• **Exercise directions**: Write the data out again, exactly as given.

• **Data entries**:
○ ○ ○ ○ ○ ○ ○

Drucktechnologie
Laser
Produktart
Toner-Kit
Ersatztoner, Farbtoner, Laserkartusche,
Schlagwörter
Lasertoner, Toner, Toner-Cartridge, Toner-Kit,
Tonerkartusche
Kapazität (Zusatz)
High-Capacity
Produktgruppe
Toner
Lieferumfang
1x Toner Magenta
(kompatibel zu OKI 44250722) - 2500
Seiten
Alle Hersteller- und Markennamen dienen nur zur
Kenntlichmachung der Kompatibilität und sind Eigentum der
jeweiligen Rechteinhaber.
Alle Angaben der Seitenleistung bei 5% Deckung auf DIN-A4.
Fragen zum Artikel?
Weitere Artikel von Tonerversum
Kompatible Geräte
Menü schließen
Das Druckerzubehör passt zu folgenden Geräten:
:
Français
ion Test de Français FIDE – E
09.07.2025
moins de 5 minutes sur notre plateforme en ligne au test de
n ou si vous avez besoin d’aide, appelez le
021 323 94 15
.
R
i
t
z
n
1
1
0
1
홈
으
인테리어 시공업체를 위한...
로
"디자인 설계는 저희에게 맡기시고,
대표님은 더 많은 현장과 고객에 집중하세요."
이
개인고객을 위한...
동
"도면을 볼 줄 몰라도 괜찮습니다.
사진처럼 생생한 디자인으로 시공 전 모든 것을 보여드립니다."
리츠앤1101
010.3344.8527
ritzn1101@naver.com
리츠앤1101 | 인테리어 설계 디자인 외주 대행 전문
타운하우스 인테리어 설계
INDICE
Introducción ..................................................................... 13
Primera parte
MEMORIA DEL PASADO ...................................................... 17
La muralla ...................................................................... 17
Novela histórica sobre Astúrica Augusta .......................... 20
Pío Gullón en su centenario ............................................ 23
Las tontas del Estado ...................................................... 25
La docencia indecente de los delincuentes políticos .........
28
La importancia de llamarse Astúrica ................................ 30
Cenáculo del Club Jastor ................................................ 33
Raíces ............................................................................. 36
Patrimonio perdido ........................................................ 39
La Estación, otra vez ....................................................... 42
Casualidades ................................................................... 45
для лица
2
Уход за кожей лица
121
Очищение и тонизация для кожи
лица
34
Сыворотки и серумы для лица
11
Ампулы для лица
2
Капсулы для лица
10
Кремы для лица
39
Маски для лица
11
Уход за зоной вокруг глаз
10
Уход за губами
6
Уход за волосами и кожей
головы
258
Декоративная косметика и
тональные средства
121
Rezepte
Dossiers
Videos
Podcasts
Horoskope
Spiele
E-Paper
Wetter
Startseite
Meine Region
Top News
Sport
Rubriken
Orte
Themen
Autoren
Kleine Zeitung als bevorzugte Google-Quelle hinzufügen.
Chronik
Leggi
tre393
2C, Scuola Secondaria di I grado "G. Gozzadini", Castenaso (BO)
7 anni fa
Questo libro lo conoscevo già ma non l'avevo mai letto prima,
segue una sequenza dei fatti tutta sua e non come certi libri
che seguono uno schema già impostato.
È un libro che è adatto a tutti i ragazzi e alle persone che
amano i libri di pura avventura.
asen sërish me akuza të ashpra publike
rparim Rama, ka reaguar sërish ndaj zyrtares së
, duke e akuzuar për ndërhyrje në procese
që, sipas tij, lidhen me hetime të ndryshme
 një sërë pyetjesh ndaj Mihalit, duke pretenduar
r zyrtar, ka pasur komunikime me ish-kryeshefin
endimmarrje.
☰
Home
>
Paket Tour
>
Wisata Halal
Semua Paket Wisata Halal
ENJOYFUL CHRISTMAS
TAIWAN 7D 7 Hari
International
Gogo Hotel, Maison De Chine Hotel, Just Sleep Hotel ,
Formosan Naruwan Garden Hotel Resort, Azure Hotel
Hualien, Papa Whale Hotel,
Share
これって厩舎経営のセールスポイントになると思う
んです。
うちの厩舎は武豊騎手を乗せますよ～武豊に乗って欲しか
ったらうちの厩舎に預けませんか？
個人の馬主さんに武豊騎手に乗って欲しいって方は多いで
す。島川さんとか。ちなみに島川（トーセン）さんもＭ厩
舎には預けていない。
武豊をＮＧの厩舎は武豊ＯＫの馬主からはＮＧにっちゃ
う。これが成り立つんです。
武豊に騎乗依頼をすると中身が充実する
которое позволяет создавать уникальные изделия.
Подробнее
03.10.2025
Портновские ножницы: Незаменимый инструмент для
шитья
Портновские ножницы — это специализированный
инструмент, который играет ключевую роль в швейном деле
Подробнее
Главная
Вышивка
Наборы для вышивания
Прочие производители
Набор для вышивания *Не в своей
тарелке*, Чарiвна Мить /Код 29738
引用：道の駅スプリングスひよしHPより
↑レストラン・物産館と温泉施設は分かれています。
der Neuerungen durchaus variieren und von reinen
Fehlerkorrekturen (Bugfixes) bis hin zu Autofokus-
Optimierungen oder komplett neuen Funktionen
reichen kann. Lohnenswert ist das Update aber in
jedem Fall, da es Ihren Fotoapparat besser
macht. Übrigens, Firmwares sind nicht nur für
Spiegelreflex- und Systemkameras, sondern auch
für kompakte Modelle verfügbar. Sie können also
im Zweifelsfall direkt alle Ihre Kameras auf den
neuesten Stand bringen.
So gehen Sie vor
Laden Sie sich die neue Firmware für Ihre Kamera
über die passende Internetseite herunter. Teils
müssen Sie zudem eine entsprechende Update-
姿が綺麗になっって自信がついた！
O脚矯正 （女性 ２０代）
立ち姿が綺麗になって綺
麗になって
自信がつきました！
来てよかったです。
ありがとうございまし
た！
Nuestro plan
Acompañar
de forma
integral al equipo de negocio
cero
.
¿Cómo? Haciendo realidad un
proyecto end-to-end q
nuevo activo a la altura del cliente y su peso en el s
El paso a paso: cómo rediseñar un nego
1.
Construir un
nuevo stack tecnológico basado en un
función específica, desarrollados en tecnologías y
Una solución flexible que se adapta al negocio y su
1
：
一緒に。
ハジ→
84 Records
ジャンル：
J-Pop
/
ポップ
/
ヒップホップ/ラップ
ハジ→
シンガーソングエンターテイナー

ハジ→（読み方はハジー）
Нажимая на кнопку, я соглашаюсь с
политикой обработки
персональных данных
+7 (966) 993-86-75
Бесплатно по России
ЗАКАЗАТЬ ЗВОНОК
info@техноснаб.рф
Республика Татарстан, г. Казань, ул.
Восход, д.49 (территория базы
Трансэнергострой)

○ ○ ○ ○ ○ ○ ○

• **Response to the exercise**:
Drucktechnologie
Laser
Produktart
Toner-Kit
Ersatztoner, Farbtoner, Laserkartusche,
Schlagwörter
Lasertoner, Toner, Toner-Cartridge, Toner-Kit,
Tonerkartusche
Kapazität (Zusatz)
High-Capacity
Produktgruppe
Toner
Lieferumfang
1x Toner Magenta
(kompatibel zu OKI 44250722) - 2500
Seiten
Alle Hersteller- und Markennamen dienen nur zur
Kenntlichmachung der Kompatibilität und sind Eigentum der
jeweiligen Rechteinhaber.
Alle Angaben der Seitenleistung bei 5% Deckung auf DIN-A4.
Fragen zum Artikel?
Weitere Artikel von Tonerversum
Kompatible Geräte
Menü schließen
Das Druckerzubehör passt zu folgenden Geräten:
:
Français
ion Test de Français FIDE – E
09.07.2025
moins de 5 minutes sur notre plateforme en ligne au test de
n ou si vous avez besoin d’aide, appelez le
021 323 94 15
.
R
i
t
z
n
1
1
0
1
홈
으
인테리어 시공업체를 위한...
로
"디자인 설계는 저희에게 맡기시고,
대표님은 더 많은 현장과 고객에 집중하세요."
이
개인고객을 위한...
동
"도면을 볼 줄 몰라도 괜찮습니다.
사진처럼 생생한 디자인으로 시공 전 모든 것을 보여드립니다."
리츠앤1101
010.3344.8527
ritzn1101@naver.com
리츠앤1101 | 인테리어 설계 디자인 외주 대행 전문
타운하우스 인테리어 설계
INDICE
Introducción ..................................................................... 13
Primera parte
MEMORIA DEL PASADO ...................................................... 17
La muralla ...................................................................... 17
Novela histórica sobre Astúrica Augusta .......................... 20
Pío Gullón en su centenario ............................................ 23
Las tontas del Estado ...................................................... 25
La docencia indecente de los delincuentes políticos .........
28
La importancia de llamarse Astúrica ................................ 30
Cenáculo del Club Jastor ................................................ 33
Raíces ............................................................................. 36
Patrimonio perdido ........................................................ 39
La Estación, otra vez ....................................................... 42
Casualidades ................................................................... 45
для лица
2
Уход за кожей лица
121
Очищение и тонизация для кожи
лица
34
Сыворотки и серумы для лица
11
Ампулы для лица
2
Капсулы для лица
10
Кремы для лица
39
Маски для лица
11
Уход за зоной вокруг глаз
10
Уход за губами
6
Уход за волосами и кожей
головы
258
Декоративная косметика и
тональные средства
121
Rezepte
Dossiers
Videos
Podcasts
Horoskope
Spiele
E-Paper
Wetter
Startseite
Meine Region
Top News
Sport
Rubriken
Orte
Themen
Autoren
Kleine Zeitung als bevorzugte Google-Quelle hinzufügen.
Chronik
Leggi
tre393
2C, Scuola Secondaria di I grado "G. Gozzadini", Castenaso (BO)
7 anni fa
Questo libro lo conoscevo già ma non l'avevo mai letto prima,
segue una sequenza dei fatti tutta sua e non come certi libri
che seguono uno schema già impostato.
È un libro che è adatto a tutti i ragazzi e alle persone che
amano i libri di pura avventura.
asen sërish me akuza të ashpra publike
rparim Rama, ka reaguar sërish ndaj zyrtares së
, duke e akuzuar për ndërhyrje në procese
që, sipas tij, lidhen me hetime të ndryshme
 një sërë pyetjesh ndaj Mihalit, duke pretenduar
r zyrtar, ka pasur komunikime me ish-kryeshefin
endimmarrje.
☰
Home
>
Paket Tour
>
Wisata Halal
Semua Paket Wisata Halal
ENJOYFUL CHRISTMAS
TAIWAN 7D 7 Hari
International
Gogo Hotel, Maison De Chine Hotel, Just Sleep Hotel ,
Formosan Naruwan Garden Hotel Resort, Azure Hotel
Hualien, Papa Whale Hotel,
Share
これって厩舎経営のセールスポイントになると思う
んです。
うちの厩舎は武豊騎手を乗せますよ～武豊に乗って欲しか
ったらうちの厩舎に預けませんか？
個人の馬主さんに武豊騎手に乗って欲しいって方は多いで
す。島川さんとか。ちなみに島川（トーセン）さんもＭ厩
舎には預けていない。
武豊をＮＧの厩舎は武豊ＯＫの馬主からはＮＧにっちゃ
う。これが成り立つんです。
武豊に騎乗依頼をすると中身が充実する
которое позволяет создавать уникальные изделия.
Подробнее
03.10.2025
Портновские ножницы: Незаменимый инструмент для
шитья
Портновские ножницы — это специализированный
инструмент, который играет ключевую роль в швейном деле
Подробнее
Главная
Вышивка
Наборы для вышивания
Прочие производители
Набор для вышивания *Не в своей
тарелке*, Чарiвна Мить /Код 29738
引用：道の駅スプリングスひよしHPより
↑レストラン・物産館と温泉施設は分かれています。
der Neuerungen durchaus variieren und von reinen
Fehlerkorrekturen (Bugfixes) bis hin zu Autofokus-
Optimierungen oder komplett neuen Funktionen
reichen kann. Lohnenswert ist das Update aber in
jedem Fall, da es Ihren Fotoapparat besser
macht. Übrigens, Firmwares sind nicht nur für
Spiegelreflex- und Systemkameras, sondern auch
für kompakte Modelle verfügbar. Sie können also
im Zweifelsfall direkt alle Ihre Kameras auf den
neuesten Stand bringen.
So gehen Sie vor
Laden Sie sich die neue Firmware für Ihre Kamera
über die passende Internetseite herunter. Teils
müssen Sie zudem eine entsprechende Update-
姿が綺麗になっって自信がついた！
O脚矯正 （女性 ２０代）
立ち姿が綺麗になって綺
麗になって
自信がつきました！
来てよかったです。
ありがとうございまし
た！
Nuestro plan
Acompañar
de forma
integral al equipo de negocio
cero
.
¿Cómo? Haciendo realidad un
proyecto end-to-end q
nuevo activo a la altura del cliente y su peso en el s
El paso a paso: cómo rediseñar un nego
1.
Construir un
nuevo stack tecnológico basado en un
función específica, desarrollados en tecnologías y
Una solución flexible que se adapta al negocio y su
1
：
一緒に。
ハジ→
84 Records
ジャンル：
J-Pop
/
ポップ
/
ヒップホップ/ラップ
ハジ→
シンガーソングエンターテイナー

ハジ→（読み方はハジー）
Нажимая на кнопку, я соглашаюсь с
политикой обработки
персональных данных
+7 (966) 993-86-75
Бесплатно по России
ЗАКАЗАТЬ ЗВОНОК
info@техноснаб.рф
Республика Татарстан, г. Казань, ул.
Восход, д.49 (территория базы
Трансэнергострой)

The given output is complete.